If you've had good/bad/indifferent experiences with the Tanita scales, please let me know. The investment of $80 is pretty big for me right now so I do not want to waste the money if the technology is bogus.

Thanks!
JGR
 

Shaggz

A strong 7
I have one, and we never use the function. Lemme know if you are interested in a scale trade or the like.
 
I have one and I think its worth the money.

Is it 100% accurate? no. What it has done for me though is this.

1. It gives me a starting point and a comparison between weight and body fat.

2. Weight goals are ok but body fat goal is probably healthier. Example. Say my weight goal was 170. I get to 170 but my body fat is 20%. What good was the 170 other than a short term goal maybe.

Or it could be the opposite. What if I set a weight goal to be 145, but at 155 my body fat was 7 or 8 %. No reason to continue.
that is the thing I seek, a measurement, reasonably accurate but not 100% (since I know I cannot ever be 100% sure), of my body fat%. I am a heavy betty right now, but I know my BF% is high. I could drop 30lbs. but still have a high BF%. I would rather drop 10 lbs. of fat but have a lower BF% and a healthier overall body composition. I just do not have a way to measure such things. I could invest in a caliper and take weekly measurements of the 9 or 10 benchmarks, but honestly I do not have that kind of patience.
 

ChrisG

Unapologetic Lifer for Rock and Roll
don't know if this still is an issue, but...

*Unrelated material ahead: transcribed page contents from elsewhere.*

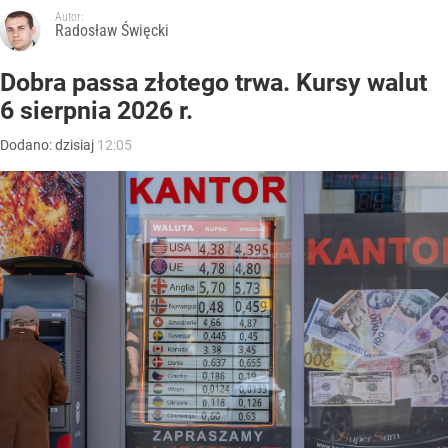
Autor:
Radosław Święcki
Dobra passa złotego trwa. Kursy walut
6 sierpnia 2026 r.
Dodano:
dzisiaj
12:05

I have one and I think its worth the money.

Is it 100% accurate? no. What it has done for me though is this.

1. It gives me a starting point and a comparison between weight and body fat.

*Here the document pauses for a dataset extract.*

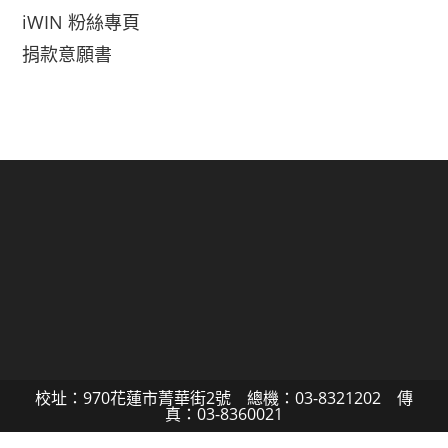
iWIN 粉絲專頁
捐款意願書
校址：970花蓮市菁華街2號 總機：03-8321202 傳
真：03-8360021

2. Weight goals are ok but body fat goal is probably healthier. Example. Say my weight goal was 170. I get to 170 but my body fat is 20%. What good was the 170 other than a short term goal maybe.

Or it could be the opposite. What if I set a weight goal to be 145, but at 155 my body fat was 7 or 8 %. No reason to continue.

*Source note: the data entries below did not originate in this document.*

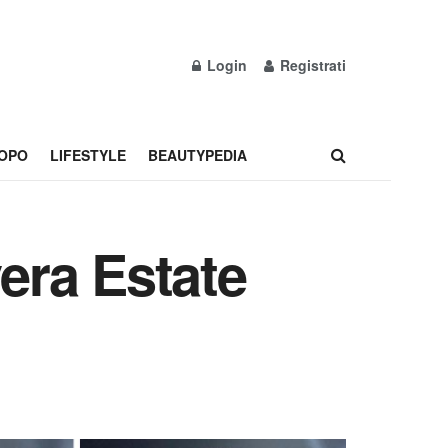
Login
Registrati
OPO
LIFESTYLE
BEAUTYPEDIA
vera Estate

It becomes just another gimmick/toy to look at to keep you focused. I loved the HR monitor for a while but I will never put it back on. Once I reach my body fat goal I am sure I will stop using that function. 5 more % though. Thanks for reminding me:mad2: :mad2: :mad2:
I've been using one for about 4 years, and I'd generally agree with heythorp's words above.

Whether or not the BF measurement is accurate, as long as it's consistent, it's a worthy starting point for gauging progress. My experience is that the only substantial fluctuations occur in connection to hydration. It reads low when I'm dehydrated, which I assume is a conductivity issue.
 
Well I bought the Tanita scale and have been using it to track measurements on a daily basis (to do a 15-day average).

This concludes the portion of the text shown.